裸で独りぼっち

愉快な毎日の記録

台湾旅行記#0 旅行記はつまらない

旅行記はつまらない。

以前からそう思っていた。

 

文章で人を笑わせる才能において俺の中で不動の一位はさくらももこである。

『もものかんづめ』に始まる近況3部作、『あのころ』に始まる過去三部作、その他『さくらえび』に『ひとりずもう』。その性格の悪さと平易でありながらセンスを感じる言葉づかいは思春期の俺の腹を何度となく爆発させた。
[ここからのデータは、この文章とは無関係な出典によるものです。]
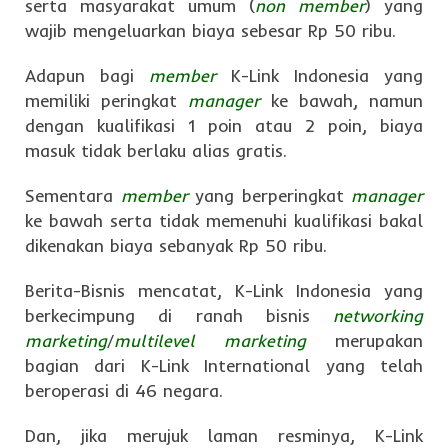
serta masyarakat umum (
non member
) yang
wajib mengeluarkan biaya sebesar Rp 50 ribu.
Adapun bagi
member
K-Link Indonesia yang
memiliki peringkat
manager
ke bawah, namun
dengan kualifikasi 1 poin atau 2 poin, biaya
masuk tidak berlaku alias gratis.
Sementara
member
yang berperingkat
manager
ke bawah serta tidak memenuhi kualifikasi bakal
dikenakan biaya sebanyak Rp 50 ribu.
Berita-Bisnis mencatat, K-Link Indonesia yang
berkecimpung di ranah bisnis
networking
marketing
/
multilevel marketing
merupakan
bagian dari K-Link International yang telah
beroperasi di 46 negara.
Dan, jika merujuk laman resminya, K-Link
そのさくらももこでさえ、旅行記(『ももこのあっちこっちめぐり』)はほかよりも一枚落ちる出来だった気がする。

 

その傾向は自身の小学校の絵日記にさえ及ぶ。今読み返すと明らかに旅行に行った日よりも普通の日常の方が面白い。

 

旅行に行った日は「~が楽しかったです」ばかりの糞文章だが、平時は「~と思った」が多い小学生の感性むき出しクソ文章となっている。カタカナのクソは逆に良い意味と考えてくれい。

 

その理由を考察するに、たぶん、旅行はライター側のテンションが高すぎるのだ。

 

トルストイは言った。

 幸福な家庭の顔はみな似通っているが、不幸な家庭の顔はどれも違っている。

アンナ・カレーニナ

 

好奇にあふれる旅先は皆に通っているが、平凡な日常の顔はどれも違っている。不思議なことに。

 

それでも、なるべく似通っていない旅行記を書きたい。

ガリバー旅行記』や『旅のラゴス』のように空想世界を旅するでもなく、

深夜特急』や『行かずに死ねるか!』のようにバックパックをするでもなく、

金をふんだんに使い、美味いものを食い、数日間の享楽を貪る旅の旅行記で。

 

というわけで、台湾旅行である。

 

俺は3月17日~21日の間の5日間を利用して台湾に旅行した。

その間の旅行記を、いかに「~が楽しかった」式の似通ったものにしないか。

その目標に向かって筆を進めたい。